Bundesliga: Referee Brych dislikes “swarm of bees” on the pitch

Referee Brych dislikes “swarm of bees” on the pitch

Referee Felix Brych complains about negative tendencies in dealings on the pitch. photo

© Soeren Stache/dpa

Aggressive players or complaining coaches? Germany’s referees want to “consistently punish” unsportsmanlike conduct. Referee boss Fröhlich points to a role model function.

The German top referee Felix Brych has identified negative tendencies in cooperation on the pitch.

“I do think that there are new behaviors on the part of the players who surround the referee like a swarm of bees after decisions and try to push him into the review area,” said the 47-year-old of the German Press Agency. “We discussed that during the winter break. We decided that we don’t want to accept such unsportsmanlike behavior. We’ll pay more attention to that again – and will also sanction it.”

Recently, two coaches had also been sent off. Mainz coach Bo Svensson saw the red card in the cup defeat against FC Bayern. For Freiburg coach Christian Streich, the league defeat in Dortmund was yellow and red. “Coaching behavior also falls under the category of unsportsmanlike conduct. We noticed that unsportsmanlike conduct has increased in this area as well, that the behavior towards us referees has become a bit more demanding or aggressive. We also want to consistently punish such unsportsmanlike conduct,” said Brych.

Appeal from Fröhlich

DFB referee boss Lutz Michael Fröhlich pointed out that the coaches and referees worked well together. “Overall, the relationship is right. There are reactions, followed by consistent counter-reactions. The person concerned then has to live with that. That shouldn’t be anything earth-shattering,” said Fröhlich of the German Press Agency.

“Conflicts can certainly arise from emotionality during the course of the game. But if the emotionality spills over into personal disparagement, then you also have to accept that the appropriate measures are taken by the referee,” said Fröhlich. In the most recent cases, those involved would have cleared things up afterwards. “It would only be important if a general rethinking process were to start that such behavior is simply not appropriate,” said Fröhlich on the sidelines of an event organized by the Association of German Sports Journalists in Munich.

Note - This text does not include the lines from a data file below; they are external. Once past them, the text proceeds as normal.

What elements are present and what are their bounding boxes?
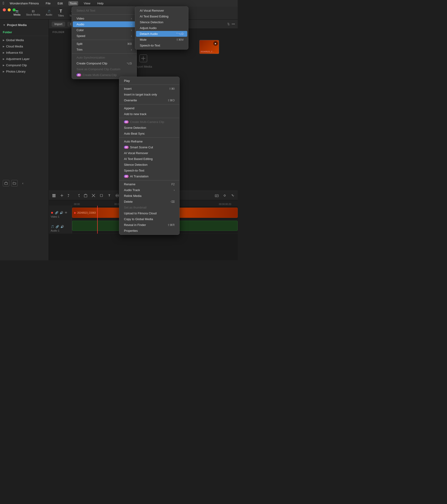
ruler-mark-20: 00:00:00:20: [219, 203, 231, 205]
chevron-right-icon-6: ▶: [3, 70, 5, 73]
redo-button[interactable]: [74, 192, 81, 199]
menu-adjust-audio[interactable]: Adjust Audio: [136, 25, 187, 31]
stock-icon: 🎞: [32, 10, 35, 13]
toolbar-stock[interactable]: 🎞 Stock Media: [24, 9, 43, 17]
sidebar-item-adjustment-layer[interactable]: ▶ Adjustment Layer: [0, 56, 49, 62]
apple-icon: : [3, 1, 4, 5]
fullscreen-button[interactable]: [13, 8, 16, 11]
sidebar-folder-label[interactable]: Folder: [0, 29, 49, 35]
ctx-silence-detection[interactable]: Silence Detection: [120, 162, 178, 168]
ctx-audio-track[interactable]: Audio Track ›: [120, 187, 178, 193]
sidebar-item-influence-kit[interactable]: ▶ Influence Kit: [0, 50, 49, 56]
ctx-smart-scene[interactable]: AI Smart Scene Cut: [120, 144, 178, 150]
menu-create-compound[interactable]: Create Compound Clip ⌥G: [73, 60, 136, 66]
menu-select-all-text: Select All Text: [73, 8, 136, 14]
undo-button[interactable]: [67, 192, 73, 199]
crop-button[interactable]: [98, 192, 105, 199]
ctx-properties[interactable]: Properties: [120, 228, 178, 234]
menu-silence-detection[interactable]: Silence Detection: [136, 19, 187, 25]
sidebar-item-global-media[interactable]: ▶ Global Media: [0, 37, 49, 43]
more-icon[interactable]: •••: [232, 22, 235, 26]
playhead[interactable]: [97, 206, 98, 234]
magnetic-snap-button[interactable]: [59, 192, 65, 199]
ctx-insert[interactable]: Insert ⇧⌘I: [120, 86, 178, 91]
ctx-relink[interactable]: Relink Media: [120, 193, 178, 199]
svg-rect-2: [52, 194, 56, 195]
minimize-button[interactable]: [8, 8, 11, 11]
sidebar-item-compound-clip[interactable]: ▶ Compound Clip: [0, 62, 49, 68]
menu-audio[interactable]: Audio ›: [73, 21, 136, 27]
clip-play-icon: ▶: [74, 211, 76, 214]
menu-trim[interactable]: Trim ›: [73, 47, 136, 53]
mute-shortcut: ⇧⌘M: [176, 38, 184, 41]
new-bin-button[interactable]: [3, 180, 9, 186]
influence-kit-label: Influence Kit: [6, 51, 23, 54]
media-thumbnail[interactable]: 20240523_C... ▶: [199, 40, 219, 54]
ctx-ai-badge-1: AI: [124, 120, 129, 124]
timeline-layout-button[interactable]: [51, 192, 57, 199]
menu-detach-audio[interactable]: Detach Audio ⌃⌥D: [136, 31, 187, 37]
ctx-add-track[interactable]: Add to new track: [120, 111, 178, 117]
sidebar-item-cloud-media[interactable]: ▶ Cloud Media: [0, 43, 49, 50]
track-eye-icon[interactable]: 👁: [65, 211, 67, 214]
ctx-auto-reframe[interactable]: Auto Reframe: [120, 139, 178, 144]
ctx-delete[interactable]: Delete ⌫: [120, 199, 178, 205]
subtitle-button[interactable]: [213, 192, 220, 199]
menu-video[interactable]: Video ›: [73, 16, 136, 21]
ctx-text-editing[interactable]: AI Text Based Editing: [120, 156, 178, 162]
ruler-mark-0: 00:00: [74, 203, 80, 205]
ctx-append[interactable]: Append: [120, 105, 178, 111]
track-audio-link-icon[interactable]: 🔗: [56, 225, 59, 228]
menu-color[interactable]: Color ›: [73, 27, 136, 33]
menubar-tools[interactable]: Tools: [68, 1, 78, 6]
menu-speed[interactable]: Speed ›: [73, 33, 136, 39]
toolbar-audio[interactable]: 🎵 Audio: [43, 9, 55, 17]
keyframe-button[interactable]: [222, 192, 228, 199]
ctx-scene-detection[interactable]: Scene Detection: [120, 125, 178, 131]
ctx-copy-global[interactable]: Copy to Global Media: [120, 216, 178, 222]
menu-split[interactable]: Split ⌘B: [73, 41, 136, 47]
import-button[interactable]: Import: [52, 22, 65, 27]
sidebar-bottom-actions: ‹: [0, 178, 49, 188]
sidebar-item-photos-library[interactable]: ▶ Photos Library: [0, 68, 49, 75]
import-media-button[interactable]: Import Media: [134, 54, 152, 68]
ctx-reveal[interactable]: Reveal in Finder ⇧⌘R: [120, 222, 178, 228]
ctx-insert-target[interactable]: Insert in target track only: [120, 91, 178, 97]
track-audio-volume-icon[interactable]: 🔊: [60, 225, 64, 228]
toolbar-media-label: Media: [14, 13, 20, 16]
delete-button[interactable]: [82, 192, 89, 199]
menubar-app-name[interactable]: Wondershare Filmora: [8, 1, 40, 6]
track-volume-icon[interactable]: 🔊: [60, 211, 63, 214]
new-folder-button[interactable]: [11, 180, 18, 186]
menubar-help[interactable]: Help: [96, 1, 105, 6]
toolbar-titles[interactable]: T Titles: [56, 8, 66, 18]
cut-button[interactable]: [90, 192, 97, 199]
menu-ai-text-editing[interactable]: AI Text Based Editing: [136, 14, 187, 19]
ctx-rename[interactable]: Rename F2: [120, 181, 178, 187]
ctx-overwrite[interactable]: Overwrite ⇧⌘O: [120, 97, 178, 103]
close-button[interactable]: [3, 8, 6, 11]
ctx-auto-beat[interactable]: Auto Beat Sync: [120, 131, 178, 136]
menu-ai-vocal-remover[interactable]: AI Vocal Remover: [136, 8, 187, 14]
track-record-icon[interactable]: ⏺: [51, 211, 54, 214]
ctx-sep-5: [119, 180, 179, 180]
track-audio-record-icon[interactable]: 🎵: [51, 225, 54, 228]
ctx-upload[interactable]: Upload to Filmora Cloud: [120, 210, 178, 216]
menu-speech-to-text[interactable]: Speech-to-Text: [136, 43, 187, 48]
arrow-icon: ›: [131, 17, 132, 20]
text-button[interactable]: T: [106, 192, 112, 199]
ctx-ai-translation[interactable]: AI AI Translation: [120, 173, 178, 179]
menubar-file[interactable]: File: [44, 1, 52, 6]
menu-mute[interactable]: Mute ⇧⌘M: [136, 37, 187, 43]
toolbar-audio-label: Audio: [46, 13, 52, 16]
filter-icon[interactable]: ⇅: [227, 22, 230, 26]
collapse-sidebar-button[interactable]: ‹: [19, 180, 26, 186]
ctx-speech-to-text[interactable]: Speech-to-Text: [120, 168, 178, 173]
menubar-view[interactable]: View: [82, 1, 92, 6]
audio-detach-button[interactable]: [229, 192, 236, 199]
track-link-icon[interactable]: 🔗: [55, 211, 58, 214]
menubar-edit[interactable]: Edit: [56, 1, 64, 6]
menu-sep-3: [72, 54, 136, 54]
ctx-play[interactable]: Play: [120, 78, 178, 84]
ctx-vocal-remover[interactable]: AI Vocal Remover: [120, 150, 178, 156]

The 65-year-old pointed out possible effects on another level. “Of course, incidents from professional football always rub off. There is a role model effect, which results in imitation. In the most recent cases in the Bundesliga, the referees have reacted consistently to negative behavior,” said Fröhlich. “Regardless of the consistent interpretation of the rules in the game, a clarifying conversation with an exchange of perspectives between the referees and those affected is always helpful.”